* [Exercise goal] Each line of the data that includes the string "Make" is to be copied out.
┌─ Entries provided
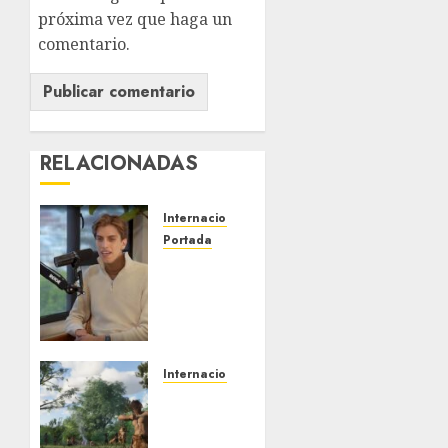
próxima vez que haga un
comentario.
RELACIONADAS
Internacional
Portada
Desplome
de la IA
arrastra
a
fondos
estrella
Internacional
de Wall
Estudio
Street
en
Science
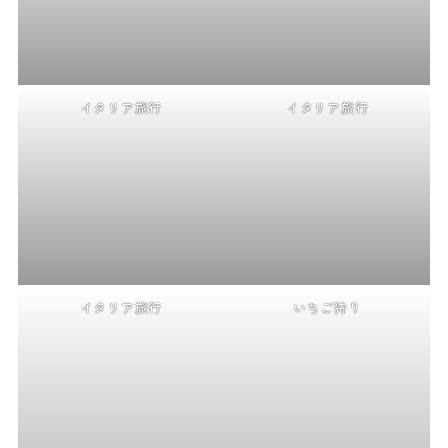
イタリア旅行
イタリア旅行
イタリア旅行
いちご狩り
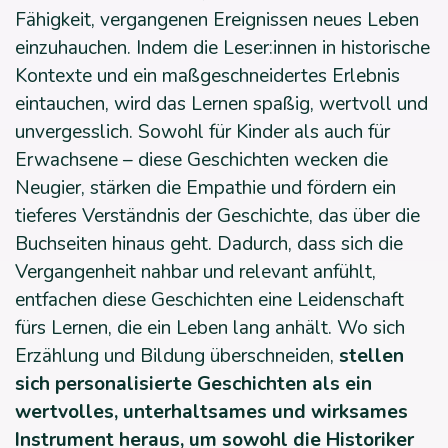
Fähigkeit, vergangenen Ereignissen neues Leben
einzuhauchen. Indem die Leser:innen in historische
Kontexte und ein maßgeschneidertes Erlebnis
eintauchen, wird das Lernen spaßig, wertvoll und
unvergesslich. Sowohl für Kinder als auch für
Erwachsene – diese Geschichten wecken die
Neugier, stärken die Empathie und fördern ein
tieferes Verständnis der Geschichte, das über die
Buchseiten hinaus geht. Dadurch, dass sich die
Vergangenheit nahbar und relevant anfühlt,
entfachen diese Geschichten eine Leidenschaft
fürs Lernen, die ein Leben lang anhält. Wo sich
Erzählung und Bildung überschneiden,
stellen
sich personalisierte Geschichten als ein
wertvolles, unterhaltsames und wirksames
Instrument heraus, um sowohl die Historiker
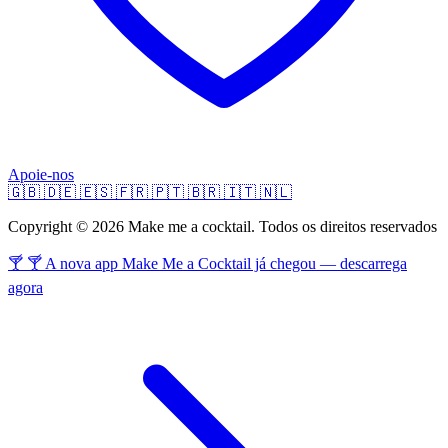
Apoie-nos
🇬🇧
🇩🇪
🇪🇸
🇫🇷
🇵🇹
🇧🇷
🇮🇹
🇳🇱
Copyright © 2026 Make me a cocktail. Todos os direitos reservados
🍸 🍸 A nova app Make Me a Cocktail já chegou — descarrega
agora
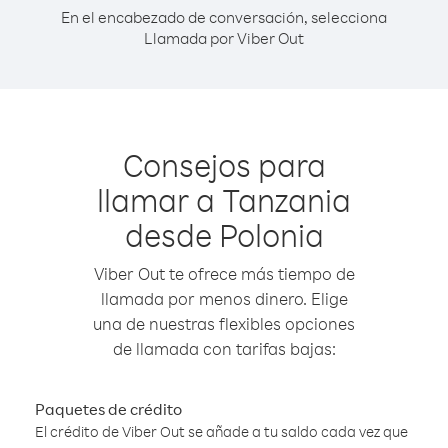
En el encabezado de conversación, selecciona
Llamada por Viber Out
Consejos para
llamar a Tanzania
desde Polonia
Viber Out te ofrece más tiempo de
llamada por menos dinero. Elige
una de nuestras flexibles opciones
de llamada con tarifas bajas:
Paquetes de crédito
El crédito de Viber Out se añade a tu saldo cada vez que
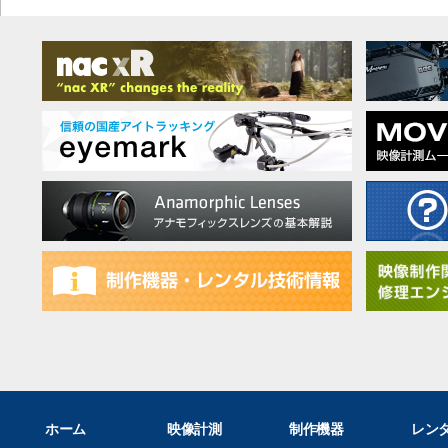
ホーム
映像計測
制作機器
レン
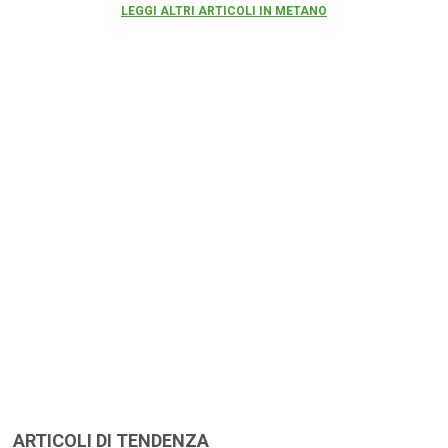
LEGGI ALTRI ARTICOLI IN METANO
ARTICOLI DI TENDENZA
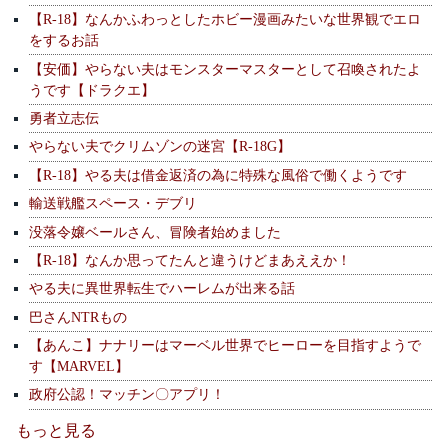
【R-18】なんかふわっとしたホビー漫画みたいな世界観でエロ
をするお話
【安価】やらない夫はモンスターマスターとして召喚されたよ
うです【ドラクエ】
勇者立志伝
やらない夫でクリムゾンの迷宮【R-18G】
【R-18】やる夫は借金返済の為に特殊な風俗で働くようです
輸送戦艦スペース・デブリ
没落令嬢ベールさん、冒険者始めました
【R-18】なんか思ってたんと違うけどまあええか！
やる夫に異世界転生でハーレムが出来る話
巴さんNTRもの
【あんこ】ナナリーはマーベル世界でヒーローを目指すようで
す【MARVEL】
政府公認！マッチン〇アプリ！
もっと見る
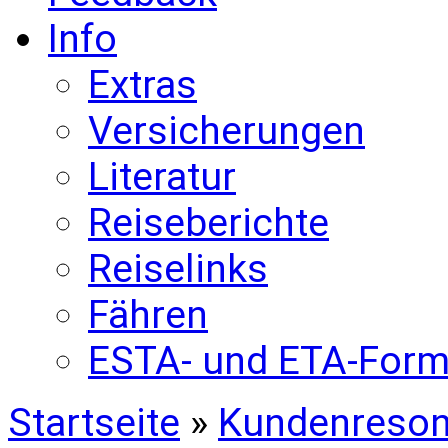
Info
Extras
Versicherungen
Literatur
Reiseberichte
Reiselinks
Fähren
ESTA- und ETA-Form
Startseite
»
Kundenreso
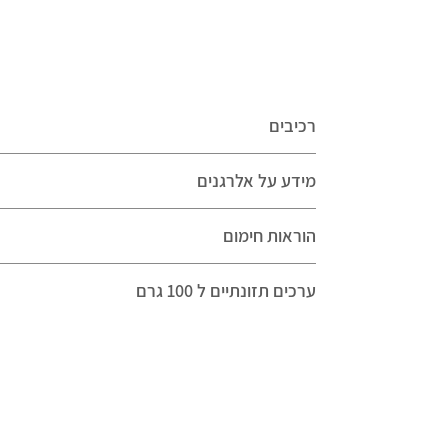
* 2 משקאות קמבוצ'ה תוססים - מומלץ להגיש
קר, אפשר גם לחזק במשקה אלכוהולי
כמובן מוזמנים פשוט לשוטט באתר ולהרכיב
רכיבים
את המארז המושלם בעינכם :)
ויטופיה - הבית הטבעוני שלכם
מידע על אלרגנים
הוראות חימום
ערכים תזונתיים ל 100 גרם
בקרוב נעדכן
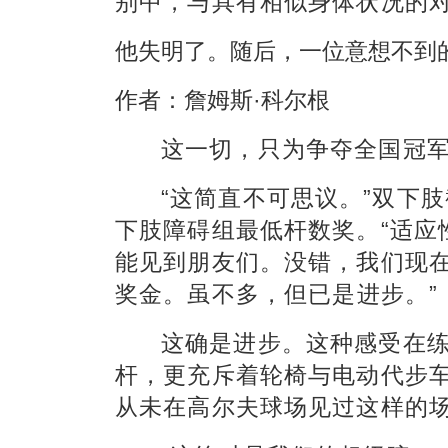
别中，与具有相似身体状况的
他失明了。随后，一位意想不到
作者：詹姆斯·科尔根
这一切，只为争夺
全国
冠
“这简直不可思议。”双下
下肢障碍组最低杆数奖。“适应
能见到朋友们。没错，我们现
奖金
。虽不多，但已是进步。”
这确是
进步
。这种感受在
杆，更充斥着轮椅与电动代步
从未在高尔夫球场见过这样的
└─
* [Reply to the task]
Copyright © 2026 Make me a cocktail. Todos os direitos reservados
🍸 🍸 A nova app Make Me a Cocktail já chegou — descarrega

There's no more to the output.